Este livro não pode esperar na fila de livros a serem lidos e, contrariando meu jeito metódico de ler os livros, rapidamente abri de forma aleatória: “A canção retroage e a realidade caminha para frente com suas exigências cruéis”. Fechei o livro ainda mais rápido, sem tempo de anotar a página.
Seria tão bom se a realidade não passasse de um pesadelo, que o mar fosse liberto, e que pudéssemos fechar o livro de páginas manchadas da história, ou arrancá-las de repente, e que isso bastasse para que elas deixassem intacta nossa realidade.
Então decido voltar ao livro, agora pelo começo. Leio o prefácio do autor para a edição em português. Ele relata sobre o encontro com José Saramago em Ramallah, em 2002, quando um grupo de escritores do Parlamento Internacional de Escritores esteve na Palestina para afirmar seu apoio à causa daquele povo.
Paro por um instante, penso em Ensaio sobre a cegueira, e na cegueira branca como a pior que pode existir, não como uma doença contagiosa que acomete os olhos, mas como uma doença contagiosa que acomete o cérebro, a cegueira voluntária que flerta com a barbárie, que desumaniza os outros para poder crer na própria existência.

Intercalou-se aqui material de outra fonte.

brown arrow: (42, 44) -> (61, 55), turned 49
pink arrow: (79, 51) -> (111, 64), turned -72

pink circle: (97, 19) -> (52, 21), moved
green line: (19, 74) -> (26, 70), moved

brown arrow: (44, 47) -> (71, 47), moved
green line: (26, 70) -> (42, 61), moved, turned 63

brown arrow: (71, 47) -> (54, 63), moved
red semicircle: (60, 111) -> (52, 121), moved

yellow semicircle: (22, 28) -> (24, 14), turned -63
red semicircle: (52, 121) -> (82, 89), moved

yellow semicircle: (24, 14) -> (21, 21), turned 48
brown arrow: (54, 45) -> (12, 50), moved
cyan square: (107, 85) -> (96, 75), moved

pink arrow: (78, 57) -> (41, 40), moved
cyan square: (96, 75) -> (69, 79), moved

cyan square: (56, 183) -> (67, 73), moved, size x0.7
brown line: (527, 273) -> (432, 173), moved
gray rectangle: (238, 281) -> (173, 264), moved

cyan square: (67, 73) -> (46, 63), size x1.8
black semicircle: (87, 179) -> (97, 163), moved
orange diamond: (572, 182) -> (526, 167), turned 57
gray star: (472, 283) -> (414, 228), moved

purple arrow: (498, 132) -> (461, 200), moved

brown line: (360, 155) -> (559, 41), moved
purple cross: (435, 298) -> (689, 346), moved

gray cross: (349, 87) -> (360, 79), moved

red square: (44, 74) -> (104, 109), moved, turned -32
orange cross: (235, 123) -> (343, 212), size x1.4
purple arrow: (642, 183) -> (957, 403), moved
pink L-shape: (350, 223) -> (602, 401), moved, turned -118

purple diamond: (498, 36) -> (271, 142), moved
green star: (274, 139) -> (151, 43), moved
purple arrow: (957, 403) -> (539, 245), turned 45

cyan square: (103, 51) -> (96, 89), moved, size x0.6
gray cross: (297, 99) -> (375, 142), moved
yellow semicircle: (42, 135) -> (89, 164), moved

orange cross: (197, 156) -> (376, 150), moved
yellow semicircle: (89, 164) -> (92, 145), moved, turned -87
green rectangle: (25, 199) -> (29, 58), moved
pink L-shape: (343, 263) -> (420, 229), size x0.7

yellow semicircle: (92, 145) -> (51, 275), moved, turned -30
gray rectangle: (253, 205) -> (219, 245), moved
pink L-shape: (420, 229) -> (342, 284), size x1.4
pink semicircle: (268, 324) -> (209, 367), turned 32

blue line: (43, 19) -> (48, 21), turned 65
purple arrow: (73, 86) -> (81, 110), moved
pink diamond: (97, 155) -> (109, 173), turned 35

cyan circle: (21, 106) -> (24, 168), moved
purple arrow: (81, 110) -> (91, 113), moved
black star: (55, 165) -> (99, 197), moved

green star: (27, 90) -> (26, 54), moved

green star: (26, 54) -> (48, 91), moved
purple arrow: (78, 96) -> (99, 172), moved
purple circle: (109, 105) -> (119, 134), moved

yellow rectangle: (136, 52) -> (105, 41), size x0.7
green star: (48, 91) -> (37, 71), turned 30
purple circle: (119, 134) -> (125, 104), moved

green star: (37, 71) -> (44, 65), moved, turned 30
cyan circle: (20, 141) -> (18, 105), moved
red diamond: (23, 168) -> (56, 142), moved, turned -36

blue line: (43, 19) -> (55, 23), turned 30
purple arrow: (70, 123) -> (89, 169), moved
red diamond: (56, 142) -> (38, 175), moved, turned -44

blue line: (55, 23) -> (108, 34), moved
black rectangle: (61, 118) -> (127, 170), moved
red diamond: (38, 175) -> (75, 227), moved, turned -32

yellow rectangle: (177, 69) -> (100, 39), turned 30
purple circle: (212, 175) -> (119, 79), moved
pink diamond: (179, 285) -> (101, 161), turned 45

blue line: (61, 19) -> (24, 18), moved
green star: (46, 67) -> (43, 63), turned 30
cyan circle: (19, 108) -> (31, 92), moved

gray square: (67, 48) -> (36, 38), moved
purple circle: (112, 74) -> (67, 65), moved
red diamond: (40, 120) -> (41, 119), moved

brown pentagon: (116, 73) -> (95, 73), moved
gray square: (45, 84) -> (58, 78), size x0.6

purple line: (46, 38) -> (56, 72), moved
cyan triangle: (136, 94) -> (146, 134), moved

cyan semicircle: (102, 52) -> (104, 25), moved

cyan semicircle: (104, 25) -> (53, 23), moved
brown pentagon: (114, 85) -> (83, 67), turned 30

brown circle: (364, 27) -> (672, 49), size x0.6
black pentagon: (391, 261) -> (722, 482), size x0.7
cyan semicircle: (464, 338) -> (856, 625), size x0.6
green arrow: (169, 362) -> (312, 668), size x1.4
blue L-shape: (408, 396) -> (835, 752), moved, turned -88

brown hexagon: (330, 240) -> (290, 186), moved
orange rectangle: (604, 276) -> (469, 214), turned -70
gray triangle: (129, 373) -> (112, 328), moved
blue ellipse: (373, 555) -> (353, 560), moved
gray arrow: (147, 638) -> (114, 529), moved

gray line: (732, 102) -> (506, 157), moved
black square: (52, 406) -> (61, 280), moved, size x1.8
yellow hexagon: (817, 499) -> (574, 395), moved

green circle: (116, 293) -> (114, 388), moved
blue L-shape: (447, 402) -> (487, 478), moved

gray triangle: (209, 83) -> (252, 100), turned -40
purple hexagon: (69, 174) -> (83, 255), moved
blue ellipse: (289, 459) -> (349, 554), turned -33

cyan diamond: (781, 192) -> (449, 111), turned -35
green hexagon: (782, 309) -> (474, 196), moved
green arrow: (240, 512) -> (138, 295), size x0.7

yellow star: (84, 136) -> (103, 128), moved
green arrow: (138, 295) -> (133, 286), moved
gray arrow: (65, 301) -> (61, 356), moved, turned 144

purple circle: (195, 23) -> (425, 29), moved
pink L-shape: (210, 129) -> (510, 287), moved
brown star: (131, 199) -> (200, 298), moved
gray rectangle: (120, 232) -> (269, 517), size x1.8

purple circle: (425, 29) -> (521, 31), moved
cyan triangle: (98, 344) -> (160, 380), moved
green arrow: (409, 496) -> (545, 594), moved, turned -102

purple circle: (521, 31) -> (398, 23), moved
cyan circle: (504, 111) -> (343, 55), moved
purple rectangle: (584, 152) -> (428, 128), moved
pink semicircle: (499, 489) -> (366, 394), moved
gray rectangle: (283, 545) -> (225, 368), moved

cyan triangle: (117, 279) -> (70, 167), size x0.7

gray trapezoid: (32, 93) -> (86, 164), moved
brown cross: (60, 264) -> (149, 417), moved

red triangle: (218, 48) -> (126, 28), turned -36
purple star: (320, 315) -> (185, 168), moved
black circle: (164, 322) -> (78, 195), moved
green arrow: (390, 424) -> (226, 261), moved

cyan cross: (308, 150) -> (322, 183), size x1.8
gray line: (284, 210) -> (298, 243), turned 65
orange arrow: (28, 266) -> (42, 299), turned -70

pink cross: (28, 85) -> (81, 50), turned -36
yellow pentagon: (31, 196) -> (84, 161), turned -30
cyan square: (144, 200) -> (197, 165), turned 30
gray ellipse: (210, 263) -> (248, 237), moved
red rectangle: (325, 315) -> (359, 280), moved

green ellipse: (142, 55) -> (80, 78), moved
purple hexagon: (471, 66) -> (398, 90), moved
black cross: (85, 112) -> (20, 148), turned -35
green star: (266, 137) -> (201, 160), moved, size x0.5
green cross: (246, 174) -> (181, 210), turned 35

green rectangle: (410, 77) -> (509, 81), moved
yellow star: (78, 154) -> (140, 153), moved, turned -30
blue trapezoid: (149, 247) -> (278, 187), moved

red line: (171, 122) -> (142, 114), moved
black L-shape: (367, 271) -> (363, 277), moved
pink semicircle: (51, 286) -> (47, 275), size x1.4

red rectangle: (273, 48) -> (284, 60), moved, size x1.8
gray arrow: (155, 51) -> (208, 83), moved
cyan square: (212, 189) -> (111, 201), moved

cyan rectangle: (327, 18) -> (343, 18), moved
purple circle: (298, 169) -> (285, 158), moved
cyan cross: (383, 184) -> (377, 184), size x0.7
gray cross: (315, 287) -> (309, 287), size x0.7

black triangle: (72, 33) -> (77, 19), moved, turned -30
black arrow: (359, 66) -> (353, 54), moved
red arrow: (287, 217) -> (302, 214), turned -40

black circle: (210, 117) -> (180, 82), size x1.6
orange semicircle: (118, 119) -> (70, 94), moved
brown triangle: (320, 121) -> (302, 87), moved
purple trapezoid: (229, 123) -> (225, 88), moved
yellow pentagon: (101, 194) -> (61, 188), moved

É preciso lembrar que, sem a interpretação do cérebro, nossas retinas contêm imagens de um mundo totalmente invertido. Distorcido. É nossa razão que as corrige e as orienta à lei da gravidade. E apesar de tantos pesares, ainda temos os pés presos no chão.
E voltando para onde estávamos: um estuário deveria ser um rebuliço de águas que se espantam não com a prisão, mas com a imensidão. ÃO. Penso em redençÃO, acredito que seja a palavra que me faltava há pouco.
E para chegar a ela, penso ainda em outra palavra: firmeza, a mesma que está contida no livro de Barghouti, a mesma que está nas obras de Zagout ou mesmo nas últimas palavras de Heba Abu Nada, escritora palestina também morta pelos bombardeios israelenses: “Se morrermos, saiba que estamos contentes e firmes, e transmita em nosso nome que somos pessoas de verdade”. Não se desesperar é a única forma de manter a dignidade e sobreviver.
As águas estão sempre a se mover.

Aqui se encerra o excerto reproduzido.